Toni Everett founded the Toni Everett Company in the late 1970s after being a stay-at-home mom until her two children, Lee and son Anthony, went to school. She got into the real estate business by accident after being asked by a friend to help with advertising and marketing for a Bayshore Boulevard condominium project. “I thought, I’ll try it out — and then it just boomeranged,” she said. “I did most of the buildings on Bayshore. I either converted or pre-sold them and then I also got into general real estate in the high end.”
Born and raised in a large Italian family in Tampa, Everett graduated from the Academy of the Holy Names and later attended Rollins College in Winter Park. That’s where she met her late husband, Horace “Sonny” Everett. She worked in New York City for a few years before returning to her hometown. As the condominiums rose along Bayshore, so did her sales. Today, her annual sales volume exceeds $80 million.
Her Bayshore firm has more than 20 associates, including her sister Patty Clark and Lee and Everett’s daughter-in-law, Julie Everett.
“It’s great because we all have fun together and I have learned to ebb and flow,” said Toni Everett.
Lee also attended Rollins and originally planned to enter the fashion industry. She returned to Tampa to serve as creative director at Deborah Kent Women’s Apparel until her family members persuaded her to get a real estate license.
“One of the reasons I was hesitant is my mother is a very strong personality and I just wanted to make sure I could come in on my own terms,” said Lee. “I learned from her how to be strong and not let the difficulties of a business deal affect you personally.”
Everett has been adjusting her real estate practice since the shutdown, doing many deals virtually.
One thing she and her family members are missing the most, though, is attending local fundraising events for the charities they support. They usually are each other’s dates at the luncheons and dinners.
“I’m worried for the charities because it really impacts them not having the functions. I think people are donating anyway,” Everett said.
Lee said she and her mom are particularly passionate about the organizations supporting children in the Tampa Bay area.

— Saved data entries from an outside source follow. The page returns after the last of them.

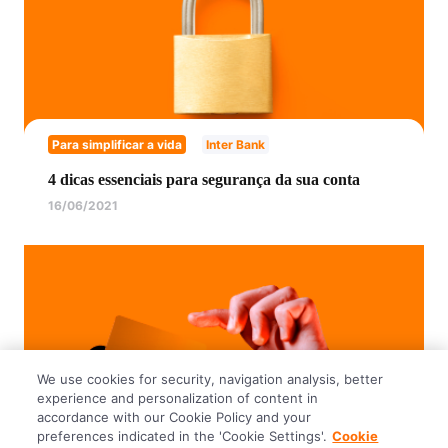
Para simplificar a vida
Inter Bank
4 dicas essenciais para segurança da sua conta
16/06/2021
We use cookies for security, navigation analysis, better
experience and personalization of content in
accordance with our Cookie Policy and your
preferences indicated in the 'Cookie Settings'.
Cookie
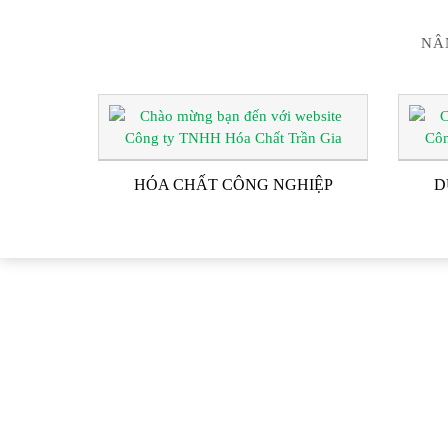
NÂ
HÓA CHẤT CÔNG NGHIỆP
D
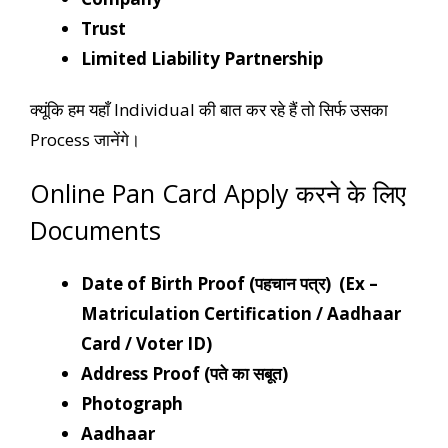
Trust
Limited Liability Partnership
क्यूंकि हम यहाँ Individual की बात कर रहे हैं तो सिर्फ उसका
Process जानेंगे।
Online Pan Card Apply करने के लिए
Documents
Date of Birth Proof (पहचान पत्र) (Ex –
Matriculation Certification / Aadhaar
Card / Voter ID)
Address Proof (पते का सबूत)
Photograph
Aadhaar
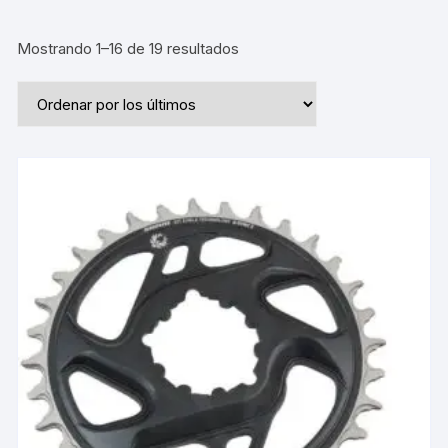
Ordenado
Mostrando 1–16 de 19 resultados
por
los
últimos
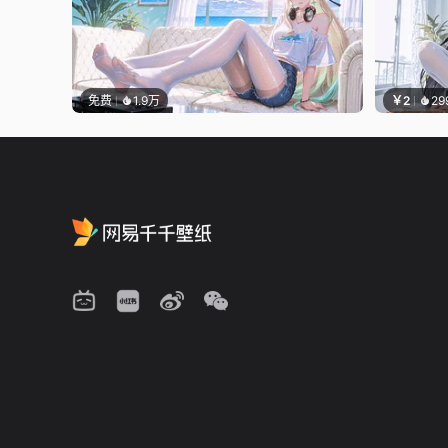
免费
1.9万
￥2
29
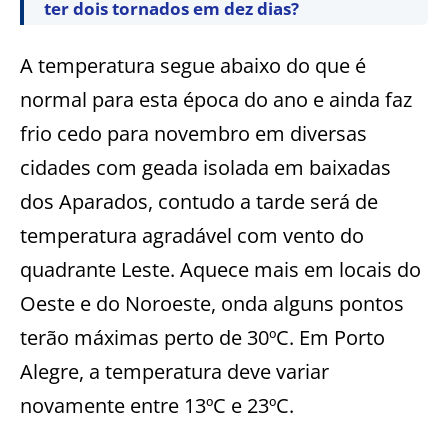
ter dois tornados em dez dias?
A temperatura segue abaixo do que é
normal para esta época do ano e ainda faz
frio cedo para novembro em diversas
cidades com geada isolada em baixadas
dos Aparados, contudo a tarde será de
temperatura agradável com vento do
quadrante Leste. Aquece mais em locais do
Oeste e do Noroeste, onda alguns pontos
terão máximas perto de 30ºC. Em Porto
Alegre, a temperatura deve variar
novamente entre 13ºC e 23ºC.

“Recently we have been sending money to Feeding Tampa Bay,” she said. “We really miss those events. They are part of supporting the community and the causes but it’s also our time for networking and seeing friends. That’s part of what our industry is about.”
Everett said part of her business strategy has always been learning to adapt.
“I have been through four recessions and now this,” she said. “Each one has a different flavor and you just have to find the button that makes it work.”